Мы пошли к нему в номер, уложили Венчика, который все требовал, чтобы ему почитали. Пришлось Веньке прочитать ему наизусть большой кусок из «Конька-Горбунка». Наконец он уснул. Спал он всегда крепко и обычно не просыпался до утра.
Мы перебежали ко мне в номер, и я набрала телефон Рахили Степановны.
Она мгновенно сняла трубку.
— Рахиль Степановна, это Броня!
— Ай, Бронечка, я уж думала, вы никогда не позвоните! Что вы хотите сказать? Я не знаю вообще, стоит ли нам разговаривать… Моя ненормальная внучка спрятала Венчика.
Я безмерно удивилась:
— Что значит — спрятала?
— Она его отвезла к каким-то подружкам в Тверию, чтобы я не показала его отцу..
— Очень интересно! А где она сама?
— А что, Вениамин хочет с ней поговорить?
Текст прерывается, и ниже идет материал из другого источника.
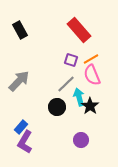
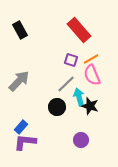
black star: rotated 18 degrees counterclockwise
purple L-shape: rotated 65 degrees clockwise
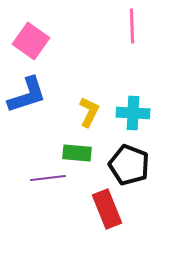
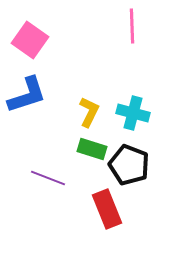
pink square: moved 1 px left, 1 px up
cyan cross: rotated 12 degrees clockwise
green rectangle: moved 15 px right, 4 px up; rotated 12 degrees clockwise
purple line: rotated 28 degrees clockwise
Я думаю, не стоит…
— Подождите, Рахиль Степановна, я ничего не понимаю…
— Ну она взяла Венчика и увезла в Тверию, это такой город на Киннерете… Она там с ним прячется…
— Извините меня за странный вопрос, вы лежали в больнице?
— В какой еще больнице? Я, слава богу, на здоровье не жалуюсь! Только без Венчика очень скучаю…
— Он без вас тоже. — Я была просто в бешенстве.
— Ну конечно, маленький мой… Постойте, что вы говорите?
— Рахиль Степановна, ваша внучка случайно не сумасшедшая?
Старуха закашлялась.
— Нет, она просто нервная девочка… А почему вы спросили?
Тут уж я не выдержала и все ей рассказала.
— Ай, боженьки, что же это делается? Подкинула ребенка и скрылась? Я не верю! — вдруг заголосила она. — Вы все врете. Дайте мне послушать его голос, я хочу поговорить с Венчиком!
— Венчик спит, он устает, у нас нет возможности вовремя укладывать его. Но с отцом мальчика можете поговорить! — Я сунула ему трубку.